** Exercise objective **
Write every line below out again, exactly as given, but leave out the pictures.

Start of Block

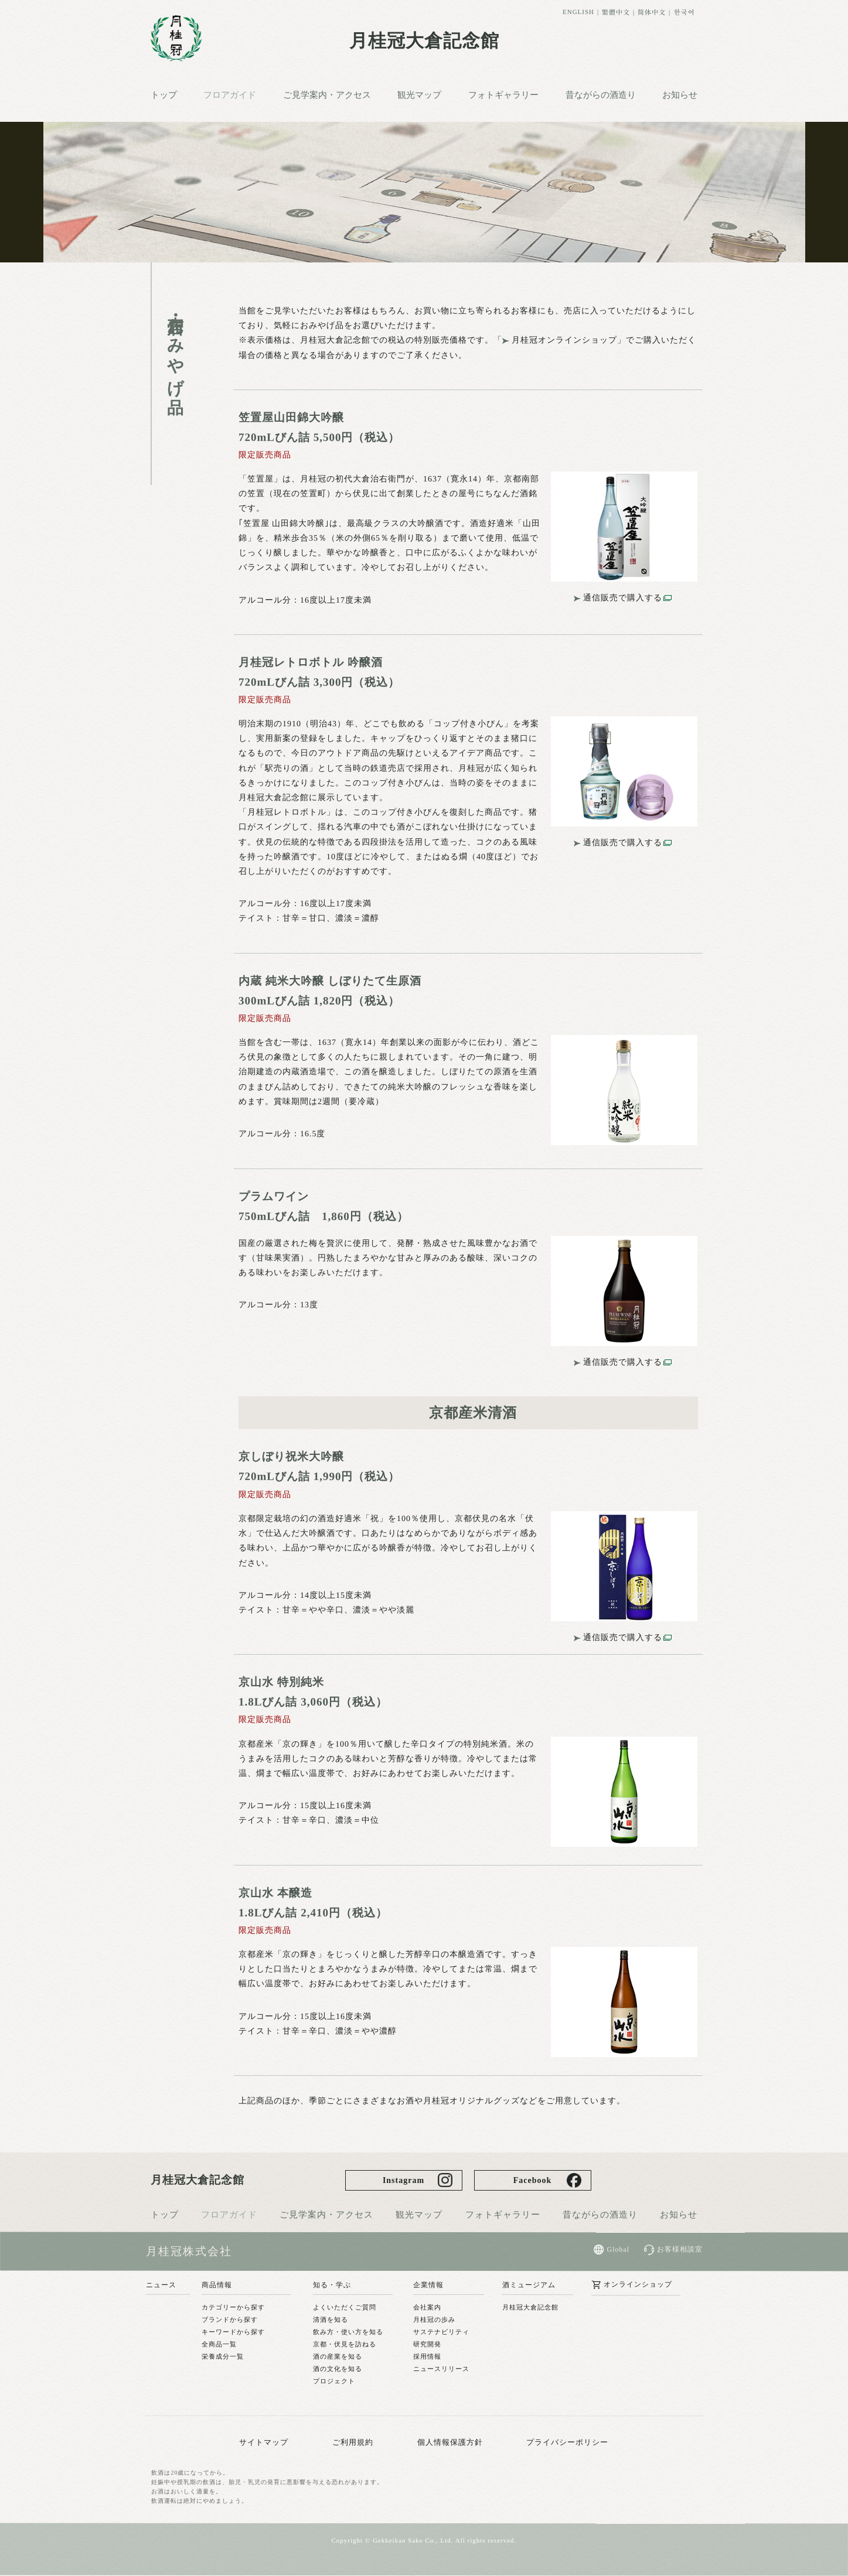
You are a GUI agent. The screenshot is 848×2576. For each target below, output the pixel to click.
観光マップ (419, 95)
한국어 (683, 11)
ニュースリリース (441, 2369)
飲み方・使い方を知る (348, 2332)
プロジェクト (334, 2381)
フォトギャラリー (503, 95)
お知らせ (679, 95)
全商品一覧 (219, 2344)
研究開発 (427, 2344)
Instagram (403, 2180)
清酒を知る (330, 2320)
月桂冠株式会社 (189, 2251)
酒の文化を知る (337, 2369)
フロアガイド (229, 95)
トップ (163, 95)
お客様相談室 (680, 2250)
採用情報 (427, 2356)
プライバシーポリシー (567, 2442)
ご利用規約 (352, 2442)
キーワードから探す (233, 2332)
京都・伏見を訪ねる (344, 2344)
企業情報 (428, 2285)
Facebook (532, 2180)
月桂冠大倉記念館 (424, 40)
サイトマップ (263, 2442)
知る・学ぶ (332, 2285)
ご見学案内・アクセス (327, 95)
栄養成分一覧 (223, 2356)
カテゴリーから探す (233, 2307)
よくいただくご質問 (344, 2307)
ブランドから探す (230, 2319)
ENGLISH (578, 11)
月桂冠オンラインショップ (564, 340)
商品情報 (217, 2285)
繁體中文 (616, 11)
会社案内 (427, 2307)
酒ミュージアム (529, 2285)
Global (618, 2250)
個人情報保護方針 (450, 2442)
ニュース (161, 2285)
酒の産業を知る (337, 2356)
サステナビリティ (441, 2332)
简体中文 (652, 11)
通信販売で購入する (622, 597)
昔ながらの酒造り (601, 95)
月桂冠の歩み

End of Block

** Problem solution **
You are a GUI agent. The screenshot is 848×2576. For each target below, output the pixel to click.
観光マップ (419, 95)
한국어 (683, 11)
ニュースリリース (441, 2369)
飲み方・使い方を知る (348, 2332)
プロジェクト (334, 2381)
フォトギャラリー (503, 95)
お知らせ (679, 95)
全商品一覧 (219, 2344)
研究開発 (427, 2344)
Instagram (403, 2180)
清酒を知る (330, 2320)
月桂冠株式会社 (189, 2251)
酒の文化を知る (337, 2369)
フロアガイド (229, 95)
トップ (163, 95)
お客様相談室 (680, 2250)
採用情報 (427, 2356)
プライバシーポリシー (567, 2442)
ご利用規約 (352, 2442)
キーワードから探す (233, 2332)
京都・伏見を訪ねる (344, 2344)
企業情報 (428, 2285)
Facebook (532, 2180)
月桂冠大倉記念館 (424, 40)
サイトマップ (263, 2442)
知る・学ぶ (332, 2285)
ご見学案内・アクセス (327, 95)
栄養成分一覧 (223, 2356)
カテゴリーから探す (233, 2307)
よくいただくご質問 (344, 2307)
ブランドから探す (230, 2319)
ENGLISH (578, 11)
月桂冠オンラインショップ (564, 340)
商品情報 (217, 2285)
繁體中文 (616, 11)
会社案内 (427, 2307)
酒ミュージアム (529, 2285)
Global (618, 2250)
個人情報保護方針 (450, 2442)
ニュース (161, 2285)
酒の産業を知る (337, 2356)
サステナビリティ (441, 2332)
简体中文 (652, 11)
通信販売で購入する (622, 597)
昔ながらの酒造り (601, 95)
月桂冠の歩み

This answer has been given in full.